Bulba recordó entonces que en la noche pasada había visto a su hijo atravesar el
tabor
en compañía de una mujer. Inclinó su cabeza gris, y, sin embargo, no quería creer que se hubiese cometido una acción tan infame, y que su propio hijo hubiese podido vender su religión y su alma.

Por fin, llevó su
polk
al sitio que se le había designado, detrás del único bosque que los cosacos habían dejado sin quemar. Entre tanto, los zaporogos de a pie y de a caballo se ponían en marcha en dirección a las tres puertas de la ciudad. Los diferentes
koureni
que componían el ejército desfilaban el uno detrás del otro. Sólo faltaba el
kouren
de Péreiaslav; los cosacos que lo componían habían bebido la noche precedente todo lo que debían beber en su vida, y por esta causa el uno había despertado atado en manos de los enemigos, el otro había pasado dormido de la vida a la muerte, y su mismo
ataman
, Khlib, se encontró completamente desnudo en medio del campamento polaco.

En la ciudad notaron el movimiento de los cosacos; todos sus habitantes corrieron a las murallas, y un cuadro animado se presentó a los ojos de los zaporogos. Los caballeros polacos, rivalizando mutuamente en ricos trajes, ocupaban la muralla.

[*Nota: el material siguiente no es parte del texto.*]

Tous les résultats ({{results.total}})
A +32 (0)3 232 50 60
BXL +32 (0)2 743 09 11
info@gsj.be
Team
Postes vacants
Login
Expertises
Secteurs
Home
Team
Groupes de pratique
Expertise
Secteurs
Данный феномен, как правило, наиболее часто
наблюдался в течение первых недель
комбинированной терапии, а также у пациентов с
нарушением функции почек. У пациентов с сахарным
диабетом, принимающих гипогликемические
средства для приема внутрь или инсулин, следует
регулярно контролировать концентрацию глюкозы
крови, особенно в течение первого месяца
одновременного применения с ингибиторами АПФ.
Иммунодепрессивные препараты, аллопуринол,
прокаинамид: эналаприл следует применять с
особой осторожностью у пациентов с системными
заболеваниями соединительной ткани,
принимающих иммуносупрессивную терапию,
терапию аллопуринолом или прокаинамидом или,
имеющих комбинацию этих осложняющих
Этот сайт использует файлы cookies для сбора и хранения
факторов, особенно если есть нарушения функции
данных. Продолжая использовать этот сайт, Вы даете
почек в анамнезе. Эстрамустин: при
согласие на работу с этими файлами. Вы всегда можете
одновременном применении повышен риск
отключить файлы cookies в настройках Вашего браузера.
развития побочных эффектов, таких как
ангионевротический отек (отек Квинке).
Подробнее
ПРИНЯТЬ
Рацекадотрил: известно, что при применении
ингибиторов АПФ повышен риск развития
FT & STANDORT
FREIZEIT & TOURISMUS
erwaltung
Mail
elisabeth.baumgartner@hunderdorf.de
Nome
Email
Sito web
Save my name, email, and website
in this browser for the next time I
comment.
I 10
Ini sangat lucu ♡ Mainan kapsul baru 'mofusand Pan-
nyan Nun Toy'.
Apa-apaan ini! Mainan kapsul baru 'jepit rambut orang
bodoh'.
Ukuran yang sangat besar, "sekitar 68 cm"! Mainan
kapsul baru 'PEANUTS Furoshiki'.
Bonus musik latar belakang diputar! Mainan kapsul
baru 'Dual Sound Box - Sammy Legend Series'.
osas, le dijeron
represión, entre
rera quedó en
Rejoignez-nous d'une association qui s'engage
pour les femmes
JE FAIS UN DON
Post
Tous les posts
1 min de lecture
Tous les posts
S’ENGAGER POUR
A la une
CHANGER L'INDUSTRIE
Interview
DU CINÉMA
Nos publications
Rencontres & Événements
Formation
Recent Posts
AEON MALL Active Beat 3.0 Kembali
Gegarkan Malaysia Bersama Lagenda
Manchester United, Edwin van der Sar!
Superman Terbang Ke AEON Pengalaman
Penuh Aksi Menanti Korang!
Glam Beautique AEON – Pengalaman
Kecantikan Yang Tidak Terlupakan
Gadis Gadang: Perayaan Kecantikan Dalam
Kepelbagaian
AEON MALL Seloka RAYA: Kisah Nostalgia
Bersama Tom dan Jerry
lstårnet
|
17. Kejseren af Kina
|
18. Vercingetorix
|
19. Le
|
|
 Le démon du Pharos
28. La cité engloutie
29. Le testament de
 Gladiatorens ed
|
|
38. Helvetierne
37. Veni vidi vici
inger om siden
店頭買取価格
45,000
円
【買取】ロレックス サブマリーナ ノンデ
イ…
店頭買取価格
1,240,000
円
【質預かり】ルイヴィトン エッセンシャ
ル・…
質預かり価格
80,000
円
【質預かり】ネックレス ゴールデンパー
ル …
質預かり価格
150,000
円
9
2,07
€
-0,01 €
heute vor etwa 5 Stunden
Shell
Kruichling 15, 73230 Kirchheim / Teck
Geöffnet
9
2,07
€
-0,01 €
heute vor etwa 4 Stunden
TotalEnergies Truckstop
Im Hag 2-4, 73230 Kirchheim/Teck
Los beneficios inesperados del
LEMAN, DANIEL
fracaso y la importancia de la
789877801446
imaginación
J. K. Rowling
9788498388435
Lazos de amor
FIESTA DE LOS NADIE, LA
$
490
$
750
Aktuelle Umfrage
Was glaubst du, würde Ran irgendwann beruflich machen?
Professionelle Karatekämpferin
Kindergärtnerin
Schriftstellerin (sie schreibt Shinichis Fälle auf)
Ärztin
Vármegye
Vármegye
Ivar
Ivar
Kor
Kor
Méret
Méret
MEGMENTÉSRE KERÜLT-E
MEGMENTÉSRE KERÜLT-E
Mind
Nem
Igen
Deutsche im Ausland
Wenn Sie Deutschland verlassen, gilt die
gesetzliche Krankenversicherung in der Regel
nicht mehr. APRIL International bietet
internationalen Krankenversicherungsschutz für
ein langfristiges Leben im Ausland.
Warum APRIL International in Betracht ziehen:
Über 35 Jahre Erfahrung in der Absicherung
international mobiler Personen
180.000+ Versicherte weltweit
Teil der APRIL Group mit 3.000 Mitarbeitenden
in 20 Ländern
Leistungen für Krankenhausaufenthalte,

Sus cascos de cobre, adornados de plumas blancas como las del cisne, y bañados por el sol, despedían brillantes resplandores; otros llevaban pequeñas gorras de color de rosa o azules, inclinadas hacia la oreja, y caftanes con mangas, flotantes, bordados de oro y de seda. Sus armas, que compraban a precios muy subidos, estaban, como todo su traje, cargados de caprichosos adornos. El coronel de la ciudad de Boudjak, con gorra encarnada y oro, destacábase, altivo, en primera fila; de estatura más elevada y más grueso que los otros, hallábase aprisionado en su rico caftán. Más lejos, junto a una puerta lateral, estaba de pie otro coronel, hombre de baja estatura y flaco. Sus vivaces ojillos lanzaban miradas penetrantes bajo sus espesas cejas. Volvíase con presteza designando los puestos con su afilada mano y dando órdenes; veíase que, a pesar de su raquítico aspecto, era todo un militar. Junto a él había un oficial largo y delicado, ornado su encendido rostro de poblados bigotes. Este señor era aficionado a los festines y al aguamiel espirituosa. A sus espaldas estaban agrupados una multitud de hidalgüelos que se habían armado, los unos a costa suya y los otros a expensas de la Corona, o con ayuda del dinero de los judíos a los cuales habían empeñado cuanto contenían los castillejos de sus padres. Además, había una multitud de esos clientes parásitos que los senadores llevaban consigo para formar cortejo, que la víspera, robaban del buffet o de la mesa alguna copa de plata, y al día siguiente montaban en el pescante de los coches para servir de aurigas.